As the answer, give a copy of each line below that includes the word "Kiểm".

☆ ☆ ☆

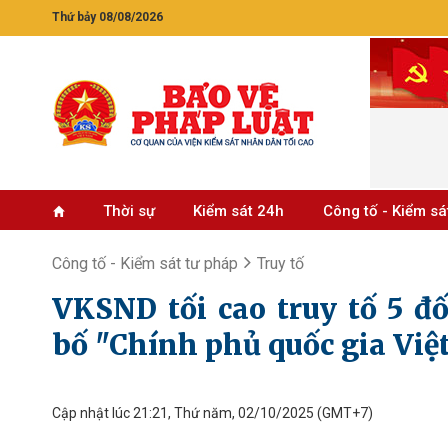
Thứ bảy 08/08/2026
Thời sự
Kiểm sát 24h
Công tố - Kiểm sá
Công tố - Kiểm sát tư pháp
Truy tố
VKSND tối cao truy tố 5 đ
bố "Chính phủ quốc gia Việ
Cập nhật lúc 21:21, Thứ năm, 02/10/2025
(GMT+7)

☆ ☆ ☆

#### [Result of the exercise]
Kiểm sát 24h
Công tố - Kiểm sá
Công tố - Kiểm sát tư pháp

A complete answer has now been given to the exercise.